▶ **Assigned task**
Lines before the one containing "rag may also" are left out; that line and all after it, through the end of the records, must be transcribed exactly.

########

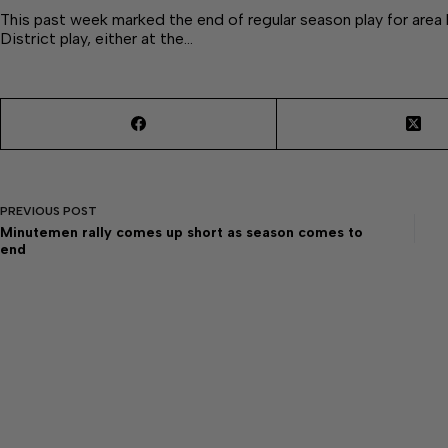
This past week marked the end of regular season play for are
District play, either at the…
PREVIOUS
POST
Minutemen rally comes up short as season comes to
end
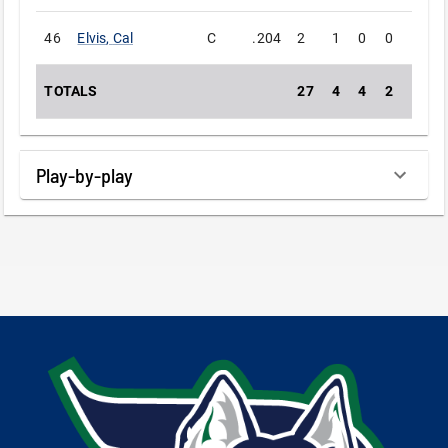
46
Elvis
,
Cal
C
.204
2
1
0
0
0
TOTALS
27
4
4
2
0
Play-by-play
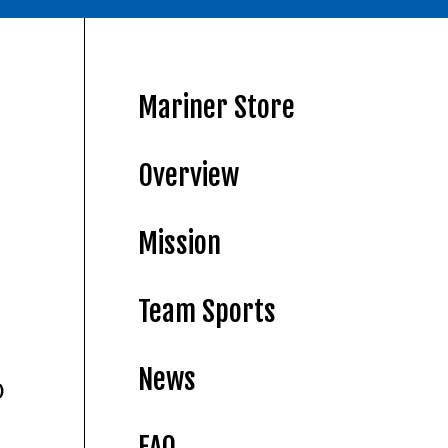
Mariner Store
Overview
Mission
Team Sports
News
)
FAQ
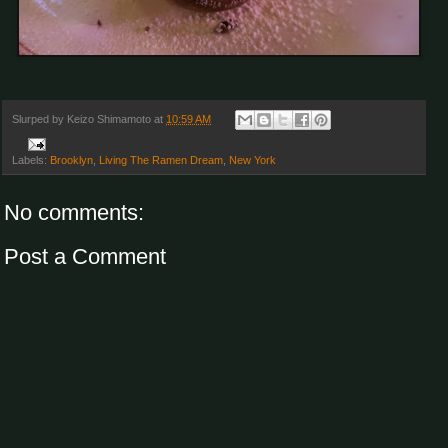
Slurped by
Keizo Shimamoto
at
10:59 AM
Labels:
Brooklyn
,
Living The Ramen Dream
,
New York
No comments:
Post a Comment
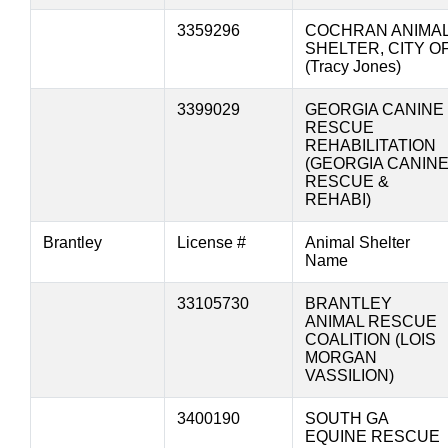
3359296
COCHRAN ANIMA
SHELTER, CITY O
(Tracy Jones)
3399029
GEORGIA CANINE
RESCUE
REHABILITATION
(GEORGIA CANIN
RESCUE &
REHABI)
Brantley
License #
Animal Shelter
Name
33105730
BRANTLEY
ANIMAL RESCUE
COALITION (LOIS
MORGAN
VASSILION)
3400190
SOUTH GA
EQUINE RESCUE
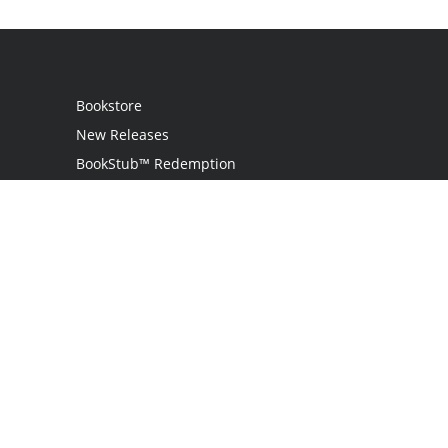
Bookstore
New Releases
BookStub™ Redemption
Login
Register
Contact Us
Referral Programme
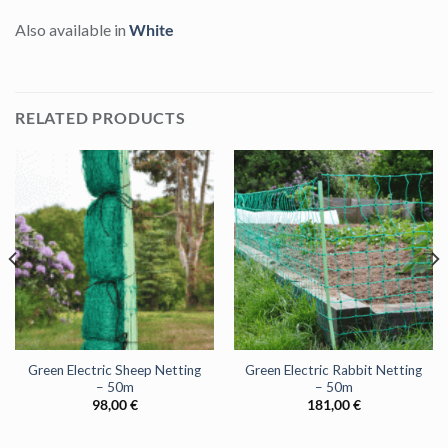
Also available in
White
RELATED PRODUCTS
Green Electric Sheep Netting
Green Electric Rabbit Netting
– 50m
– 50m
98,00
€
181,00
€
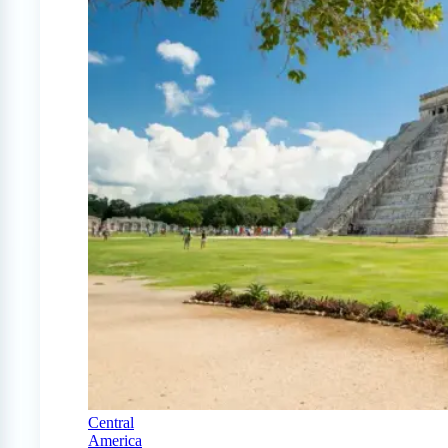
Central
America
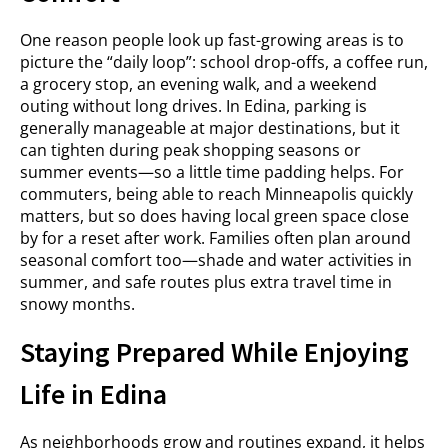
One reason people look up fast-growing areas is to
picture the “daily loop”: school drop-offs, a coffee run,
a grocery stop, an evening walk, and a weekend
outing without long drives. In Edina, parking is
generally manageable at major destinations, but it
can tighten during peak shopping seasons or
summer events—so a little time padding helps. For
commuters, being able to reach Minneapolis quickly
matters, but so does having local green space close
by for a reset after work. Families often plan around
seasonal comfort too—shade and water activities in
summer, and safe routes plus extra travel time in
snowy months.
Staying Prepared While Enjoying
Life in Edina
As neighborhoods grow and routines expand, it helps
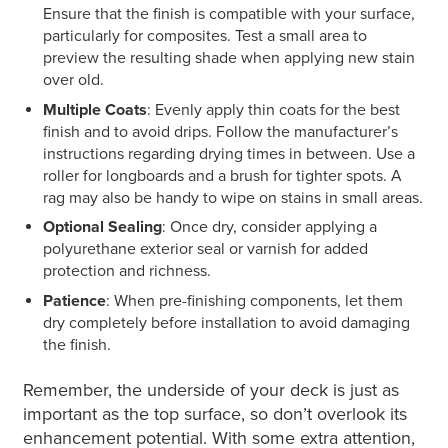
Ensure that the finish is compatible with your surface,
particularly for composites. Test a small area to
preview the resulting shade when applying new stain
over old.
Multiple Coats
: Evenly apply thin coats for the best
finish and to avoid drips. Follow the manufacturer’s
instructions regarding drying times in between. Use a
roller for longboards and a brush for tighter spots. A
rag may also be handy to wipe on stains in small areas.
Optional Sealing
: Once dry, consider applying a
polyurethane exterior seal or varnish for added
protection and richness.
Patience
: When pre-finishing components, let them
dry completely before installation to avoid damaging
the finish.
Remember, the underside of your deck is just as
important as the top surface, so don’t overlook its
enhancement potential. With some extra attention,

########

▶ **Exercise result**
rag may also be handy to wipe on stains in small areas.
Optional Sealing
: Once dry, consider applying a
polyurethane exterior seal or varnish for added
protection and richness.
Patience
: When pre-finishing components, let them
dry completely before installation to avoid damaging
the finish.
Remember, the underside of your deck is just as
important as the top surface, so don’t overlook its
enhancement potential. With some extra attention,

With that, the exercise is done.